The problem with "the platform"

Kubernetes can lead to over-engineered solutions, but it's a context problem, not a technical one.

By Kevin Stewart

August 17, 2020

‘Kubernetes is a platform for building platforms’^[1]. This statement, while simple and powerful, has likely contributed to the panoply of over-engineered solutions.

Looking back, this phenomenon started to take off with the publication of the Google Site Reliability Engineering (SRE) book and gained significant momentum as Kubernetes became more stable and widely deployed in production. This is in no way an indictment of Kubernetes; it is a solid solution for the problems it was designed to address. The failure is mostly in people understanding the context of the solution and determining if it aligns with their problems.

You get a platform and you get a platform and…

Developers love abstractions, which may explain their fascination with building platforms. If we go back to the days when object-oriented programming (OOP) took off, we can see similar patterns. What was intended to be a tool to help developers solve their problems soon became the main source of problems. People started to spend more time crafting object hierarchies and refactoring classes to better model their domain, and less time producing solutions. Over time, frameworks evolved to supposedly help developers save time in building applications. Arguments ensued over which framework had the best abstractions and were more extensible. It continues to this day with fresh arguments about React or the latest framework to pose a challenge to React.

The trend continued with meta-platforms like Adobe Flash. Users voted with their wallets on which computing platforms they preferred: Windows vs macOS, iOS vs Android. With the exception of multibillion dollar software vendors, independent software vendors (ISVs) needed to decide how to allocate their development budgets to maximize their chances of reaching a broad base. Vendors like Adobe bet on providing a platform layer on top of these native platforms with the hopes that they would become the platform. This concept of papering over the base platform in order to own the layer developers write to, has a long history. Unfortunately that history is littered with failures, including Adobe Flash.
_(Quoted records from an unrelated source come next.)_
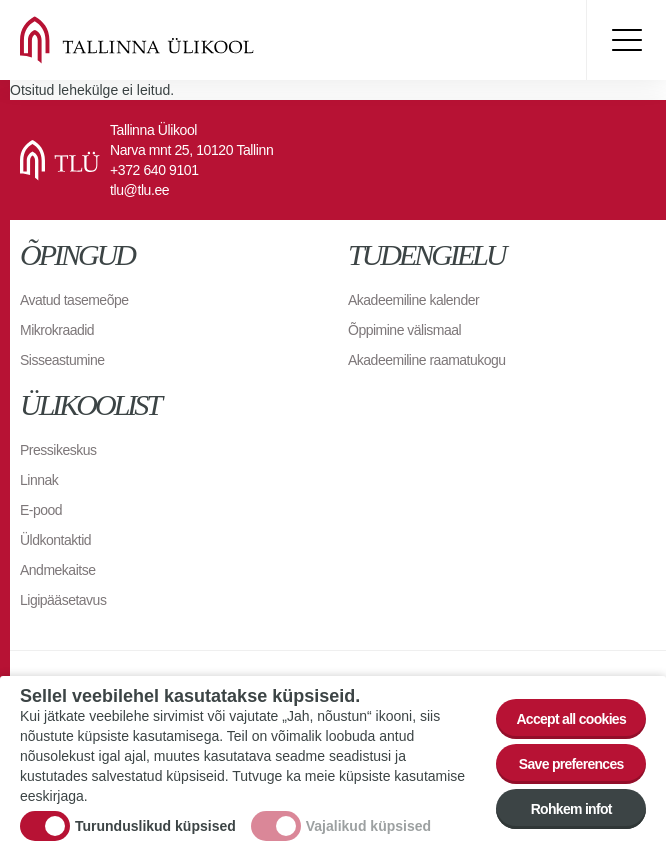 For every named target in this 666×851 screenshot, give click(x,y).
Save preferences (571, 764)
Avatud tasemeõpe (74, 300)
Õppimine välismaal (404, 330)
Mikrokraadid (57, 330)
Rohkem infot (571, 809)
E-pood (41, 510)
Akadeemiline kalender (413, 300)
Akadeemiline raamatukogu (427, 360)
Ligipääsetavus (63, 600)
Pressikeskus (58, 450)
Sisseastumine (62, 360)
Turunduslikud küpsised (155, 826)
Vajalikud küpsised (368, 826)
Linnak (39, 480)
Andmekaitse (57, 570)
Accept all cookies (571, 719)
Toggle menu (626, 40)
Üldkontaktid (55, 540)
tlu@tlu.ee (139, 190) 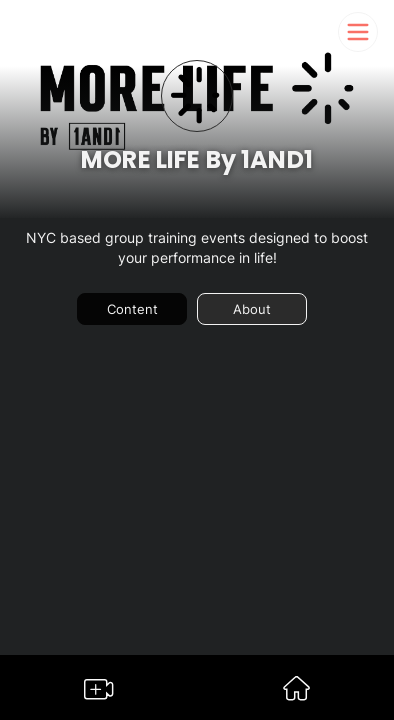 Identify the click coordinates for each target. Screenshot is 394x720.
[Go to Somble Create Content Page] (99, 693)
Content (132, 309)
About (252, 309)
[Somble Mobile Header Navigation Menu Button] (358, 32)
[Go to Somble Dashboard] (296, 694)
The fundamental misunderstanding most people had was that although these platforms may have addressed 80% of boilerplate application development issues, the last 20% was different for everyone. This led to people either fighting against the frameworks or rolling their own solutions in a way that added more complexity. With web development becoming the dominant application development and deployment approach, this embarrassment of riches also led to additional complexities to deal with when deployed to production. Developers wanted to use every tool at their disposal, and operations engineers wanted more standardization and predictability in their environments.

Enter Docker.

The rise of the platform team

Docker provided a nice abstraction (there’s that word again) for Linux Containers (LXC) which provided a technical solution to some of the challenges that DevOps aimed to solve. Developers were given a tool in the form of container images that packaged up their applications and their dependencies into one atomic, deployable unit. Operations engineers were given a tool that provided a standardized contract for the applications they needed to deploy, as opposed to having to become experts in every language ecosystem that developers chose to use. The ability to ensure that the code that ran on a developer’s laptop behaved the same way when it ran on a server was beyond compelling. When people realized that Google used containers and had systems like Borg and Omega to orchestrate them, it seemed as if all of the pieces were falling into place. Although Docker Swarm and Apache Mesos tried to lay claim to being the standard container orchestration system, Kubernetes earned that role. Kubernetes originated as an evolution of the systems Google itself used to manage its own global distributed systems, and won over software and operations engineers alike. This was particularly due to its fostering of an open source community from day one.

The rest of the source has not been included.